◆ Exercise prompt:
Under this line is some data; print exactly the lines from the one containing "Quantité (29, 461)" through its last line, without pictures.
Top of Provided data
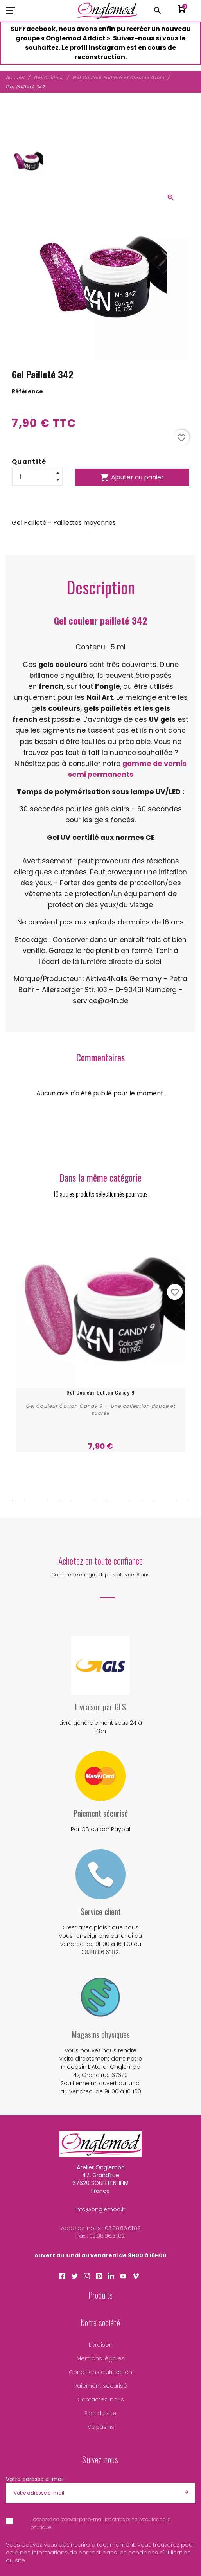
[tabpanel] (100, 1335)
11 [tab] (130, 1500)
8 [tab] (95, 1500)
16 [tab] (188, 1500)
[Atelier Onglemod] (107, 10)
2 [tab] (24, 1500)
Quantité (29, 461)
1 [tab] (12, 1500)
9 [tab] (106, 1500)
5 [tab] (59, 1500)
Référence (27, 391)
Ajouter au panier (132, 477)
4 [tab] (48, 1500)
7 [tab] (83, 1500)
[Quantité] (37, 476)
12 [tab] (141, 1500)
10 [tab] (118, 1500)
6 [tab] (71, 1500)
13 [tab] (153, 1500)
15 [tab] (177, 1500)
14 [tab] (165, 1500)
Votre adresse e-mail (35, 2479)
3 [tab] (36, 1500)
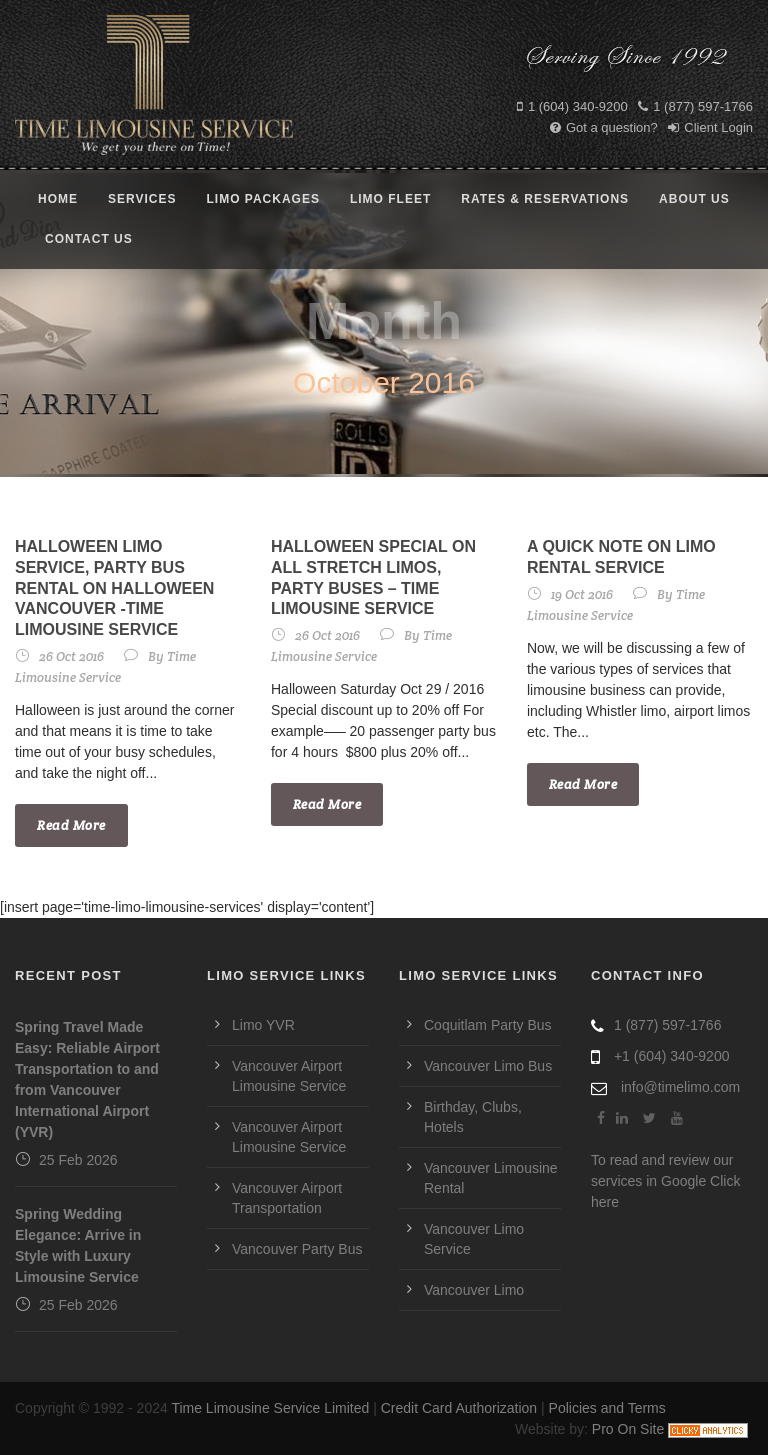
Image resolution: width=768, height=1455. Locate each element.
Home (58, 199)
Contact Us (89, 239)
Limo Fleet (390, 199)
Bottom of Provided data
◆ Written response:
Quantité (29, 461)
1 [tab] (12, 1500)
9 [tab] (106, 1500)
5 [tab] (59, 1500)
Référence (27, 391)
Ajouter au panier (132, 477)
4 [tab] (48, 1500)
7 [tab] (83, 1500)
[Quantité] (37, 476)
12 [tab] (141, 1500)
10 [tab] (118, 1500)
6 [tab] (71, 1500)
13 [tab] (153, 1500)
15 [tab] (177, 1500)
14 [tab] (165, 1500)
Votre adresse e-mail (35, 2479)
3 [tab] (36, 1500)
Image resolution: width=768, height=1455. Locate each element.
Home (58, 199)
Contact Us (89, 239)
Limo Fleet (390, 199)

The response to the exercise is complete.